Labor has promised a more favourable relationship with the public service than the often antagonistic approach of the previous government, but it faces big challenges delivering on its promises.
It also wants the public service to be more efficient, and while it won’t be increasing the blunt instrument that is the efficiency dividend, it won’t be abolishing it either.
During the campaign, new Finance and Public Service Minister Katy Gallagher said Labor would focus on rebuilding capability, reducing reliance on consultancies and labour hire, and negotiating with staff representatives on pay and conditions in good faith.
The staffing cap will go, as will the wages tied to the private sector.
That could be a recipe for a blowout in agency costs in an environment of mega-deficits if Labor moves too quickly.
ANU Professor John Wanna says the government will need to manage change carefully and target a few areas where it wants to see real progress.
Given the public service looks like it will grow, particularly if an integrity commission is to be legislated, Professor Wanna says the government will have to find ways of managing that increase.
That could be through budget measures, staffing priorities, such as hiring online workers rather than administrators, or wringing greater efficiencies out of the APS, a notoriously difficult thing to do.
He says getting rid of consultants is easy to do as contracts lapse, but Labor-inclined firms are already touting for business, so that, combined with a lack of in-house skills, may impede change there.
“If there are things in the public service that you don’t have the skills for, you’ve almost now got to go to bring consultants in to do some of that work because you don’t have the skills in house,” Professor Wanna says.
“One of the big areas is Defence.

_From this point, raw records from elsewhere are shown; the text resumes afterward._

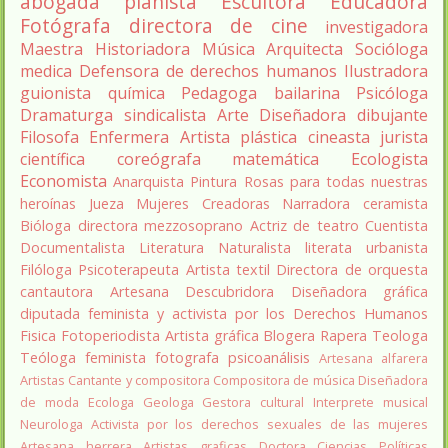
abogada
pianista
Escultora
Educadora
Fotógrafa
directora de cine
investigadora
Maestra
Historiadora
Música
Arquitecta
Socióloga
medica
Defensora de derechos humanos
Ilustradora
guionista
química
Pedagoga
bailarina
Psicóloga
Dramaturga
sindicalista
Arte
Diseñadora
dibujante
Filosofa
Enfermera
Artista plástica
cineasta
jurista
científica
coreógrafa
matemática
Ecologista
Economista
Anarquista
Pintura
Rosas para todas nuestras
heroínas
Jueza
Mujeres Creadoras
Narradora
ceramista
Bióloga
directora
mezzosoprano
Actriz de teatro
Cuentista
Documentalista
Literatura
Naturalista
literata
urbanista
Filóloga
Psicoterapeuta
Artista textil
Directora de orquesta
cantautora
Artesana
Descubridora
Diseñadora gráfica
diputada
feminista y activista por los Derechos Humanos
Fisica
Fotoperiodista
Artista gráfica
Blogera
Rapera
Teologa
Teóloga feminista
fotografa
psicoanálisis
Artesana alfarera
Artistas
Cantante y compositora
Compositora de música
Diseñadora
de moda
Ecologa
Geologa
Gestora cultural
Interprete musical
Neurologa
Activista por los derechos sexuales de las mujeres
Artesana herrera
Artistas graficas
Doctora Ciencias Políticas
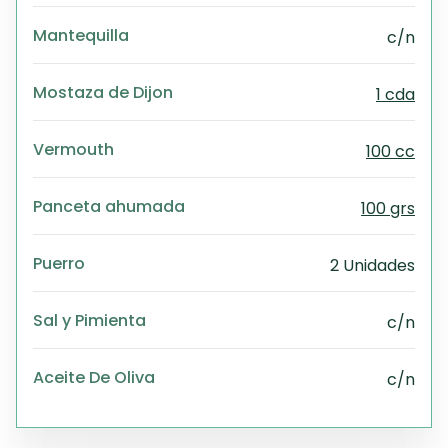
Mantequilla
c/n
Mostaza de Dijon
1 cda
Vermouth
100 cc
Panceta ahumada
100 grs
Puerro
2 Unidades
Sal y Pimienta
c/n
Aceite De Oliva
c/n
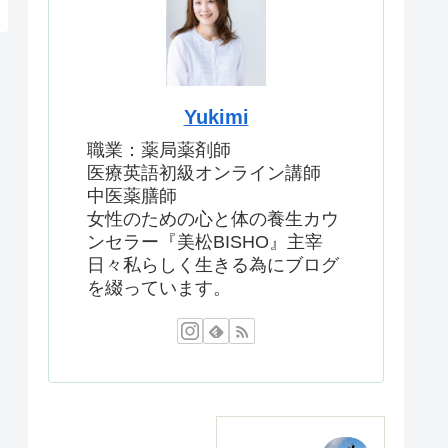
Yukimi
職業：薬局薬剤師
医療英語初級オンライン講師
中医薬膳師
女性のための心と体の養生カウ
ンセラー『美松BISHO』主宰
日々私らしく生きる為にブログ
を綴っています。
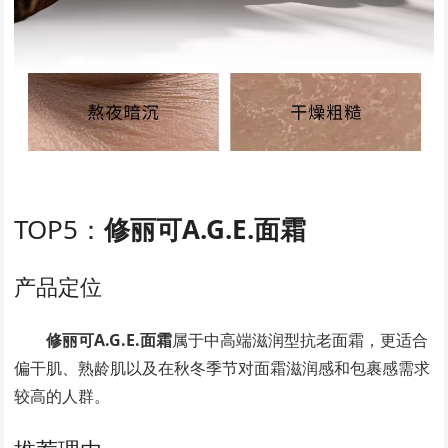
TOP5：
修丽可A.G.E.面霜
产品定位
修丽可A.G.E.面霜
属于中高端滋润型抗老面霜，更适合
偏干肌、熟龄肌以及在秋冬季节对面霜滋润感和包裹感需求
较高的人群。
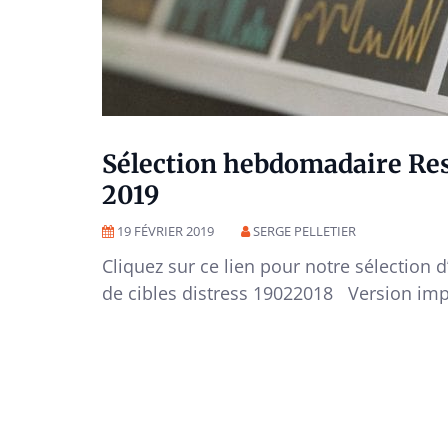
Sélection hebdomadaire Resc
2019
19 FÉVRIER 2019
SERGE PELLETIER
Cliquez sur ce lien pour notre sélection 
de cibles distress 19022018 Version imp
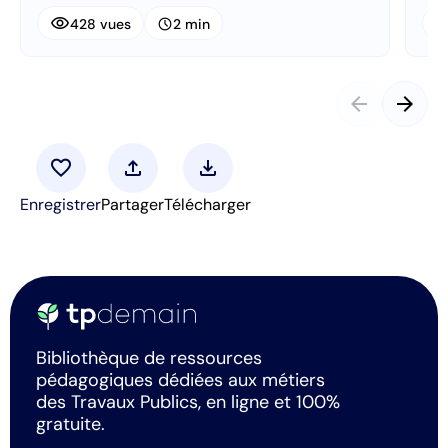
visibility
visibi
schedule
428 vues
2 min
arrow_back
arrow_forward
favorite
upload
download
Enregistrer
Partager
Télécharger
Bibliothèque de ressources
pédagogiques dédiées aux métiers
des Travaux Publics, en ligne et 100%
gratuite.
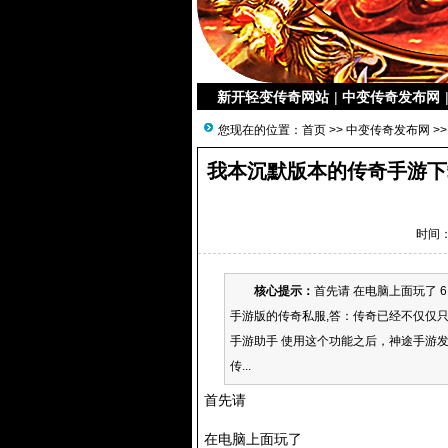
新开轻变传奇网站
|
中变传奇发布网
您现在的位置：
首页
>>
中变传奇发布网
>>
我本沉默版本的传奇手游下载
时间：2
核心提示：
首先请 在电脑上面玩了
手游版的传奇私服,答：传奇已经不仅仅
手游助手 使用这个功能之后，神途手游发
传...
首先请
在电脑上面玩了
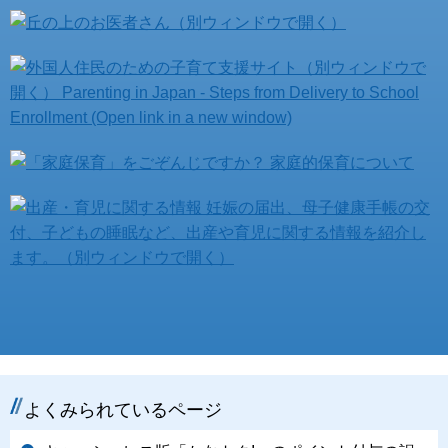
よくみられているページ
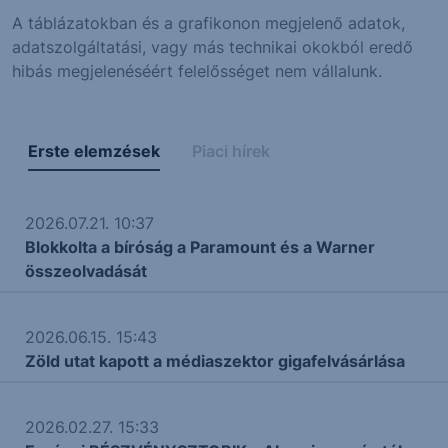
A táblázatokban és a grafikonon megjelenő adatok,
adatszolgáltatási, vagy más technikai okokból eredő
hibás megjelenéséért felelősséget nem vállalunk.
Erste elemzések
Piaci hírek
2026.07.21. 10:37
Blokkolta a bíróság a Paramount és a Warner
összeolvadását
2026.06.15. 15:43
Zöld utat kapott a médiaszektor gigafelvásárlása
2026.02.27. 15:33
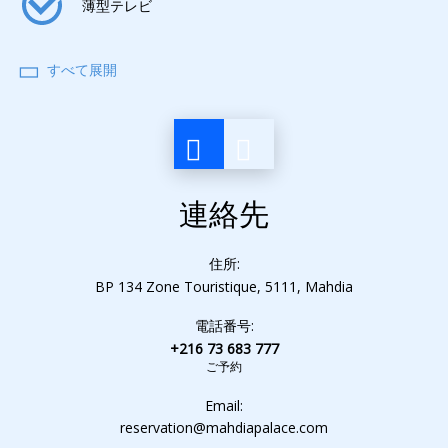
薄型テレビ
すべて展開
ヘアドライヤー
エアコン
連絡先
電子ロック
住所:
BP 134 Zone Touristique, 5111, Mahdia
目覚まし時計
電話番号:
+216 73 683 777
ご予約
ミニ冷蔵庫
Email:
reservation@mahdiapalace.com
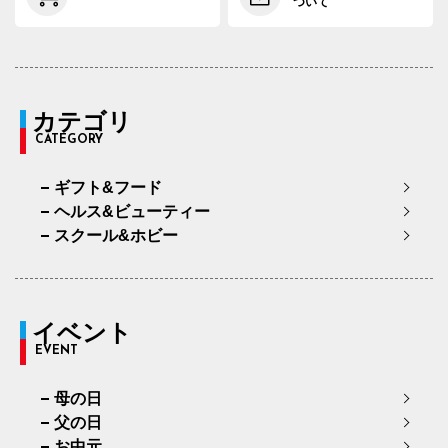
ついて
カテゴリ
CATEGORY
ギフト&フード
ヘルス&ビューティー
スクール&ホビー
イベント
EVENT
母の日
父の日
お中元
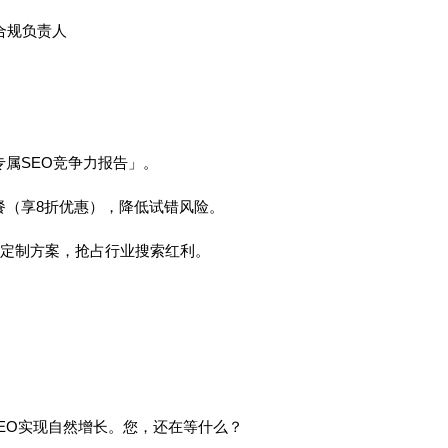
构合规负责人
专属SEO竞争力报告」。
套餐（享8折优惠），降低试错风险。
v1定制方案，抢占行业搜索红利。
SEO实现自然增长。您，还在等什么？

Defence has very few in-house skills anymore … on the administrative departmental side, they are just basically contract managers.”
He suggests the government should focus on some targeted capacity building, rebuilding technical expertise in particular areas such as the Australian Bureau of Statistics and operational areas in Defence.
It could also build on practices already operating in some agencies, such as the Australian National Audit Office, which may outsource but retain a presence in the work to ensure quality and that the agency is not deskilled.
“You could do that in education, aged care, social policy and housing,” Professor Wanna says.
“You could do a similar sort of thing where you’ve got the Commonwealth involved in the deliberations on how something’s going to be carried out and that would skill up on-the-ground capacity.”
It would also mean public servants getting out of the office and doing more fieldwork.
The pay issue is compounded by grade inflation and the huge bulge of Executive Level 1 staff who should be on a leadership trajectory but were often performing administrative work at the level of APS5.
He sees scope for rationalising the executive levels and restoring some sanity to the staff classifications, but the challenge is the intense competition for staff and the difficulty retaining them, particularly fickle millennials.
“You could pay them out and use that money to recruit at four or five levels and bring people along,” he says.
Professor Wanna also says there could be savings in the Commonwealth having more oversight in the programs it funds through joint program management, although the states will baulk at that.
“The Commonwealth could have a lot of mileage in getting better quality services in that area,” he says.
Professor Wanna agrees with Senator Gallagher’s view that the Australian Public Service Commission has been sidelined and could play a bigger leadership role, calling for a review of its functions.
He also wants Labor to reinvigorate the joint parliamentary committee on public administration, which is largely ineffective.
“That committee could be much more active investigating the performance in the public sector,” Professor Wanna says.
“You would get a lot of the Teals and Greens on side to strengthen the mandate of the parliamentary committee to explore public sector performance.”